24 Ne var ki, Kral Davut, “Olmaz!” dedi, “Tam değerini ödeyip alacağım. Çünkü senin olanı RAB'be vermem. Karşılığını ödemeden yakmalık sunu sunmam.”
King David said to Ornan, "No; but I will most certainly buy it for the full price. For I will not take that which is yours for YHWH, nor offer a burnt offering without cost."
25 Böylece Davut harman yeri için Ornan'a altı yüz şekel altın ödedi.
So David gave to Ornan six hundred shekels of gold by weight for the place.
26 Davut orada RAB'be bir sunak kurup yakmalık sunuları ve esenlik sunularını sundu. RAB'be yakardı. RAB yakmalık sunu sunağında gökten gönderdiği ateşle onu yanıtladı.

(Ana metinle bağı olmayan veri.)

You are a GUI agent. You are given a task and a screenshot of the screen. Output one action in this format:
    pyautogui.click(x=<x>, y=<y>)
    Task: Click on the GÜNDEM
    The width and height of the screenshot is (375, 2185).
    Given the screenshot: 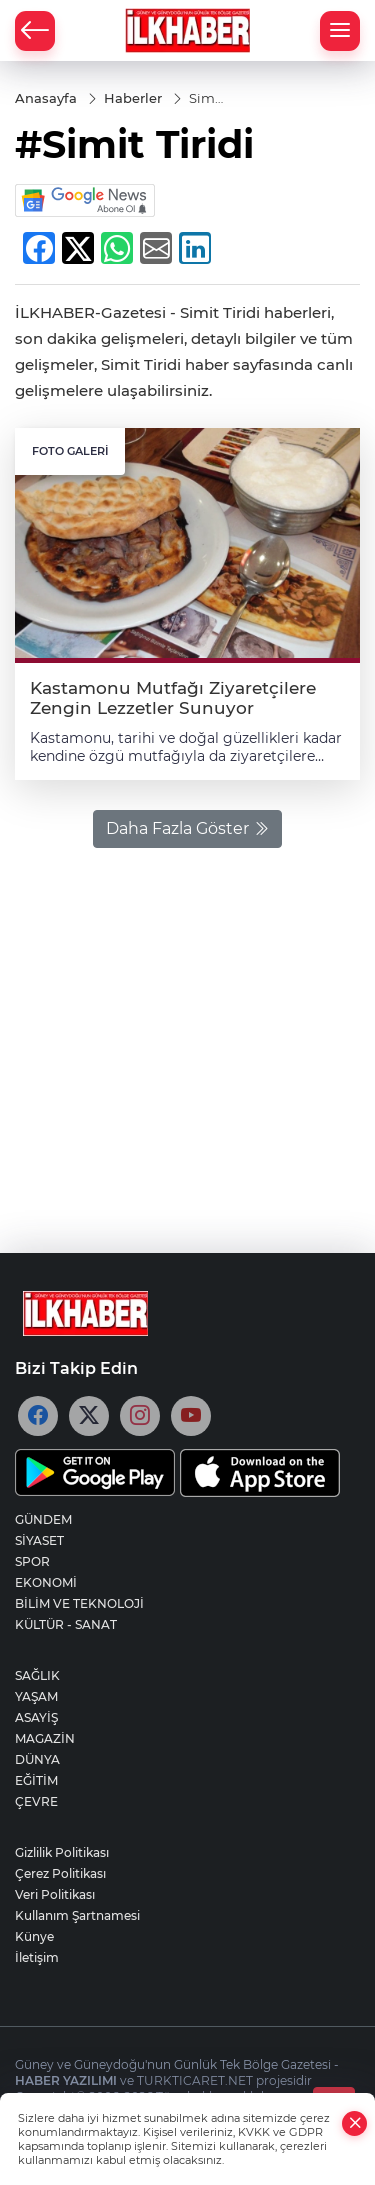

David built an altar to YHWH there, and offered burnt offerings and peace offerings, and called on YHWH; and he answered him from heaven by fire on the altar of burnt offering, and it consumed the burnt offering.
27 Bundan sonra RAB meleğe kılıcını kınına koymasını buyurdu. Melek buyruğa uydu.
YHWH commanded the angel; and he put up his sword again into its sheath.
28 RAB'bin kendisine Yevuslu Ornan'ın harman yerinde yanıt verdiğini gören Davut, orada kurbanlar kesti.
At that time, when David saw that YHWH had answered him in the threshing floor of Ornan the Jebusite, then he sacrificed there.
29 Musa'nın çölde RAB için yaptığı çadırla yakmalık sunu sunağı o sırada Givon'daki tapınma yerindeydi.
For the tabernacle of YHWH, which Moses made in the wilderness, and the altar of burnt offering, were at that time in the high place at Gibeon.
30 Ama Davut Tanrı'ya danışmak için oraya gidemedi. Çünkü RAB'bin meleğinin kılıcından korkuyordu.
But David couldn't go before it to inquire of God; for he was afraid because of the sword of the angel of YHWH.